- _Exercise aim_: The material below is to be copied exactly from the line with "I would LOVE to have you be part of this" up to and including the line with "Peaceful Environment: Our", with nothing else kept and no pictures.
= Beginning of Section =
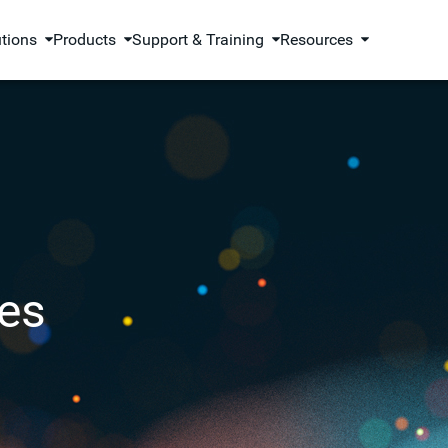
utions
Products
Support & Training
Resources
es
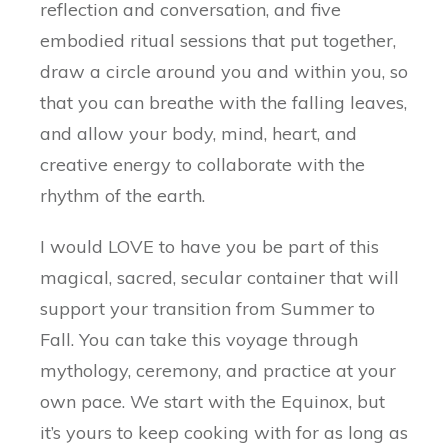
reflection and conversation, and five
embodied ritual sessions that put together,
draw a circle around you and within you, so
that you can breathe with the falling leaves,
and allow your body, mind, heart, and
creative energy to collaborate with the
rhythm of the earth.
I would LOVE to have you be part of this
magical, sacred, secular container that will
support your transition from Summer to
Fall. You can take this voyage through
mythology, ceremony, and practice at your
own pace. We start with the Equinox, but
it’s yours to keep cooking with for as long as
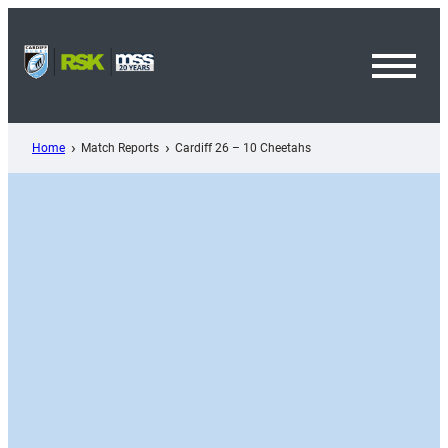
Skip
to
content
Toggl
Menu
Home
Match Reports
Cardiff 26 – 10 Cheetahs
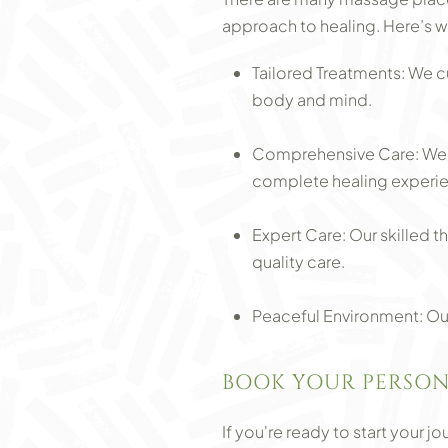
approach to healing. Here’s w
Tailored Treatments: We c
body and mind.
Comprehensive Care: We c
complete healing experi
Expert Care: Our skilled t
quality care.
Peaceful Environment: Our
BOOK YOUR PERSON
If you're ready to start your 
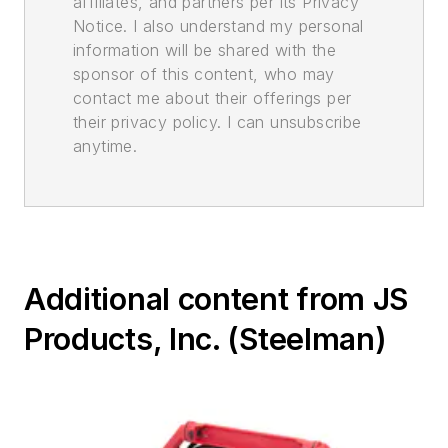
affiliates, and partners per its Privacy
Notice. I also understand my personal
information will be shared with the
sponsor of this content, who may
contact me about their offerings per
their privacy policy. I can unsubscribe
anytime.
Additional content from JS
Products, Inc. (Steelman)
= End of Section =
- _Output_:
I would LOVE to have you be part of this
magical, sacred, secular container that will
support your transition from Summer to
Fall. You can take this voyage through
mythology, ceremony, and practice at your
own pace. We start with the Equinox, but
it’s yours to keep cooking with for as long as
Skip
to
content
Toggl
Menu
Home
Match Reports
Cardiff 26 – 10 Cheetahs
approach to healing. Here’s w
Tailored Treatments: We c
body and mind.
Comprehensive Care: We c
complete healing experi
Expert Care: Our skilled t
quality care.
Peaceful Environment: Our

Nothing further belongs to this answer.